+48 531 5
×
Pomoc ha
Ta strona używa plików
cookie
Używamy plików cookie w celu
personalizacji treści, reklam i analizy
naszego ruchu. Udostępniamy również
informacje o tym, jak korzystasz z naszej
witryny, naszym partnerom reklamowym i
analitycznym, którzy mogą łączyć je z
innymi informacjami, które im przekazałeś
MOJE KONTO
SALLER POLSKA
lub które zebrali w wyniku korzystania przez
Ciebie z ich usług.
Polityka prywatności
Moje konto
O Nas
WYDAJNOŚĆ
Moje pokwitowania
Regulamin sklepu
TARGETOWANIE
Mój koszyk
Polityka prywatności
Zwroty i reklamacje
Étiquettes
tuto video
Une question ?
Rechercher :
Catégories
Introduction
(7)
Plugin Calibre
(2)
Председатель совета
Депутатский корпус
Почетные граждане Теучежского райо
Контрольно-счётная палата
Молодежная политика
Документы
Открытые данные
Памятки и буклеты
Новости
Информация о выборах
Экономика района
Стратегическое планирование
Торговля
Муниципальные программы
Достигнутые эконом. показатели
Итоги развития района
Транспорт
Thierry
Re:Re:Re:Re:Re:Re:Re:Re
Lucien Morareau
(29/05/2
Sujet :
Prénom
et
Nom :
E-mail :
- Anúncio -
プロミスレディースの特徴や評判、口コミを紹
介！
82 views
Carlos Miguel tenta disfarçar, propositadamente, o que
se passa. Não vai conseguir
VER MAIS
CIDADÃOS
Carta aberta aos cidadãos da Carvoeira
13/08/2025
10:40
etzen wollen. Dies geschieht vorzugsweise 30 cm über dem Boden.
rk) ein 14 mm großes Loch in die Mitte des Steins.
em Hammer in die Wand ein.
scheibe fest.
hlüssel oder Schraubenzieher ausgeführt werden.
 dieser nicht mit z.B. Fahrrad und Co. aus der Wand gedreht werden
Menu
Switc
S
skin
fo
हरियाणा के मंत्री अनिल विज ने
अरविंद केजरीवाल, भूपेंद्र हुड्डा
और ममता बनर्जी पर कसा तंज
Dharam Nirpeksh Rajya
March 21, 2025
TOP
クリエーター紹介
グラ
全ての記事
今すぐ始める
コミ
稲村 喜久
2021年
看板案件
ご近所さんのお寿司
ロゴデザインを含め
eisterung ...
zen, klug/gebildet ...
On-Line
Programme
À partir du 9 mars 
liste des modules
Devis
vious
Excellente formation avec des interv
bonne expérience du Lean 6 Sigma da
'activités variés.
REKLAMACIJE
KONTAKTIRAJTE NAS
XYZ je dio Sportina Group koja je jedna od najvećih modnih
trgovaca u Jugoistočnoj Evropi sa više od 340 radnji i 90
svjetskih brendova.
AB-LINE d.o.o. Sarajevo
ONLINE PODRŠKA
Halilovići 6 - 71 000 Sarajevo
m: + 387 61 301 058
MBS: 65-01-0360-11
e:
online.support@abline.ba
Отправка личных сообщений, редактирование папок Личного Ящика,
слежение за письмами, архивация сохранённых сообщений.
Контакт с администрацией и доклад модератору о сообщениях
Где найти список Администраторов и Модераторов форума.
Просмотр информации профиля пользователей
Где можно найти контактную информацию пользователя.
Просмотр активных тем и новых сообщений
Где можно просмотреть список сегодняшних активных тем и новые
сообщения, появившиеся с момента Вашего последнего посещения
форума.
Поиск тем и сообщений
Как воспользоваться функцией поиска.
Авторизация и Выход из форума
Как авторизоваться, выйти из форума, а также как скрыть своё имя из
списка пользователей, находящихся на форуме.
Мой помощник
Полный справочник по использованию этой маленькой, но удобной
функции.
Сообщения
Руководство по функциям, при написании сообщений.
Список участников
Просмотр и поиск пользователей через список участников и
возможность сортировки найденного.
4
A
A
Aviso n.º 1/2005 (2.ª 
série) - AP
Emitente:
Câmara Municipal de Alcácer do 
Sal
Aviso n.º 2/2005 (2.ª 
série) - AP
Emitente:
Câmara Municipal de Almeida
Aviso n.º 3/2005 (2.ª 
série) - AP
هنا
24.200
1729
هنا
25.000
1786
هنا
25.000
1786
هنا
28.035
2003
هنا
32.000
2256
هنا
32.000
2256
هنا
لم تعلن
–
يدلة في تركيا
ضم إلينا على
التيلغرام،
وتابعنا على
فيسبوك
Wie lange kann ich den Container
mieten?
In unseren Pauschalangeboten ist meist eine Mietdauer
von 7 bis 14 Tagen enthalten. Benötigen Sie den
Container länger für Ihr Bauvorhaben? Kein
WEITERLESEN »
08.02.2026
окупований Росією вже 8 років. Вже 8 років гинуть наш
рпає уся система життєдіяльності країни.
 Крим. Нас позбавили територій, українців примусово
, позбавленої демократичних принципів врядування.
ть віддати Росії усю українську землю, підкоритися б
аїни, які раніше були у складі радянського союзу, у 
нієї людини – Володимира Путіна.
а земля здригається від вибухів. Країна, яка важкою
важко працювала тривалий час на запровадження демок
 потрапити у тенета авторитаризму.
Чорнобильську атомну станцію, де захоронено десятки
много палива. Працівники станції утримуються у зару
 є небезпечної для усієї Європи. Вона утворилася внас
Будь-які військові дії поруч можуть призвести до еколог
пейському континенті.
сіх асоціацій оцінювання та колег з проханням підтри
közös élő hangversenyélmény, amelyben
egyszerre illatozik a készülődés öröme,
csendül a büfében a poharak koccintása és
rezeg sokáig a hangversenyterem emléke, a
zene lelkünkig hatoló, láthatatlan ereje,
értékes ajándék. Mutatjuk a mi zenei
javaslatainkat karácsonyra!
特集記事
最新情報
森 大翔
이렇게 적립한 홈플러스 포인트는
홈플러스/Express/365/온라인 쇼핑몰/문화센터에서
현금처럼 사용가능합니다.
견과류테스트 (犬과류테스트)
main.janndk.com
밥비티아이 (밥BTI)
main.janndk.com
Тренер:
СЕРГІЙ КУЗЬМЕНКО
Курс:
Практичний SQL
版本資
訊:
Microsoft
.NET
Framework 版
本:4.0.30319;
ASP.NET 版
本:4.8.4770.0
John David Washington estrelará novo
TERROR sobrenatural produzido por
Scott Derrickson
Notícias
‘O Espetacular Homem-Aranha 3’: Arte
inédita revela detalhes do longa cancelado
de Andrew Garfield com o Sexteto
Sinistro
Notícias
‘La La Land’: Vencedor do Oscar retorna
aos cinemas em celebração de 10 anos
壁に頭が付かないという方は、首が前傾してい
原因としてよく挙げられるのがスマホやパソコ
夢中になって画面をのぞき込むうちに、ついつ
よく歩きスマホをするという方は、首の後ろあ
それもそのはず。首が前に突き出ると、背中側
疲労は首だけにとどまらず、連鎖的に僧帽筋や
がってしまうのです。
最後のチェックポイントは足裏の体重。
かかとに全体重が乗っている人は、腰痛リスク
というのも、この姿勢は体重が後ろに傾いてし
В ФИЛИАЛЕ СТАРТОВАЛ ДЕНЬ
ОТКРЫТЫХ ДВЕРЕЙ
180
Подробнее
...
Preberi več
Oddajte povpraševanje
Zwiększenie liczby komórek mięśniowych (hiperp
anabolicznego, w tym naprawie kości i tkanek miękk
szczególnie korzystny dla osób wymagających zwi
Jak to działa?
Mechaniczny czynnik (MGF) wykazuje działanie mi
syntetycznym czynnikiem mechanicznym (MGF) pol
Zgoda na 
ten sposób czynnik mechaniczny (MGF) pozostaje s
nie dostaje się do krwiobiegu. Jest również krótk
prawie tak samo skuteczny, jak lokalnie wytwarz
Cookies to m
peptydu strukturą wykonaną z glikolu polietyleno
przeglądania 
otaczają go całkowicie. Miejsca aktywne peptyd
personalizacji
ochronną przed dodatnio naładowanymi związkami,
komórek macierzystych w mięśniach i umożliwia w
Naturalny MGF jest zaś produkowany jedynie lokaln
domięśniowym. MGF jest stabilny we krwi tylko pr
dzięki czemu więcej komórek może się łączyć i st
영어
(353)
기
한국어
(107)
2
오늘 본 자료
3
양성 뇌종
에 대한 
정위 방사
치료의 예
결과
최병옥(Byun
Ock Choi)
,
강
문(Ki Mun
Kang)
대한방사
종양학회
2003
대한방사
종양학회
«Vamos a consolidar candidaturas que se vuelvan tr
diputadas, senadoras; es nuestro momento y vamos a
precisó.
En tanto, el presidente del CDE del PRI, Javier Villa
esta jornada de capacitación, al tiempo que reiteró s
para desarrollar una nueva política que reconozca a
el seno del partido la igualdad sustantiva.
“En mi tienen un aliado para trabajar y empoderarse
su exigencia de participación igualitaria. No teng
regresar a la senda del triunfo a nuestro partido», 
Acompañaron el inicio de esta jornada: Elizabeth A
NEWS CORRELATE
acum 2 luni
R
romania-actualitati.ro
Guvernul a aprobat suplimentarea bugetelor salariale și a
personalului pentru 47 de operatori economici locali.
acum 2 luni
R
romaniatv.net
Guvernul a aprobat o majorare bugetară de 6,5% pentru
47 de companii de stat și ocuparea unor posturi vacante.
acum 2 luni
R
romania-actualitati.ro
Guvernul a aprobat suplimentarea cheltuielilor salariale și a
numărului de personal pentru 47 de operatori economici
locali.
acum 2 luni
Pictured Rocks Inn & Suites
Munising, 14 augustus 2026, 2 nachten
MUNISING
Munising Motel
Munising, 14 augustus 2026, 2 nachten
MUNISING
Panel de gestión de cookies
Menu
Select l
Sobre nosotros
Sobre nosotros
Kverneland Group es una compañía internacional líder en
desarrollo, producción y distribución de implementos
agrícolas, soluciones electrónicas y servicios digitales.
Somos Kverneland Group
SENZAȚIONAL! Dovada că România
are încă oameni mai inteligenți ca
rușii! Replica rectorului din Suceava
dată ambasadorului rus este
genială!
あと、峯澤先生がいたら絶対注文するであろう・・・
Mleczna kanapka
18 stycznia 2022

• _TASK_
Print the lines above, unchanged, from the start of the records to the line with "À partir du 9 mars", including that final line.

• _EXERCISE OUTPUT_
+48 531 5
×
Pomoc ha
Ta strona używa plików
cookie
Używamy plików cookie w celu
personalizacji treści, reklam i analizy
naszego ruchu. Udostępniamy również
informacje o tym, jak korzystasz z naszej
witryny, naszym partnerom reklamowym i
analitycznym, którzy mogą łączyć je z
innymi informacjami, które im przekazałeś
MOJE KONTO
SALLER POLSKA
lub które zebrali w wyniku korzystania przez
Ciebie z ich usług.
Polityka prywatności
Moje konto
O Nas
WYDAJNOŚĆ
Moje pokwitowania
Regulamin sklepu
TARGETOWANIE
Mój koszyk
Polityka prywatności
Zwroty i reklamacje
Étiquettes
tuto video
Une question ?
Rechercher :
Catégories
Introduction
(7)
Plugin Calibre
(2)
Председатель совета
Депутатский корпус
Почетные граждане Теучежского райо
Контрольно-счётная палата
Молодежная политика
Документы
Открытые данные
Памятки и буклеты
Новости
Информация о выборах
Экономика района
Стратегическое планирование
Торговля
Муниципальные программы
Достигнутые эконом. показатели
Итоги развития района
Транспорт
Thierry
Re:Re:Re:Re:Re:Re:Re:Re
Lucien Morareau
(29/05/2
Sujet :
Prénom
et
Nom :
E-mail :
- Anúncio -
プロミスレディースの特徴や評判、口コミを紹
介！
82 views
Carlos Miguel tenta disfarçar, propositadamente, o que
se passa. Não vai conseguir
VER MAIS
CIDADÃOS
Carta aberta aos cidadãos da Carvoeira
13/08/2025
10:40
etzen wollen. Dies geschieht vorzugsweise 30 cm über dem Boden.
rk) ein 14 mm großes Loch in die Mitte des Steins.
em Hammer in die Wand ein.
scheibe fest.
hlüssel oder Schraubenzieher ausgeführt werden.
 dieser nicht mit z.B. Fahrrad und Co. aus der Wand gedreht werden
Menu
Switc
S
skin
fo
हरियाणा के मंत्री अनिल विज ने
अरविंद केजरीवाल, भूपेंद्र हुड्डा
और ममता बनर्जी पर कसा तंज
Dharam Nirpeksh Rajya
March 21, 2025
TOP
クリエーター紹介
グラ
全ての記事
今すぐ始める
コミ
稲村 喜久
2021年
看板案件
ご近所さんのお寿司
ロゴデザインを含め
eisterung ...
zen, klug/gebildet ...
On-Line
Programme
À partir du 9 mars 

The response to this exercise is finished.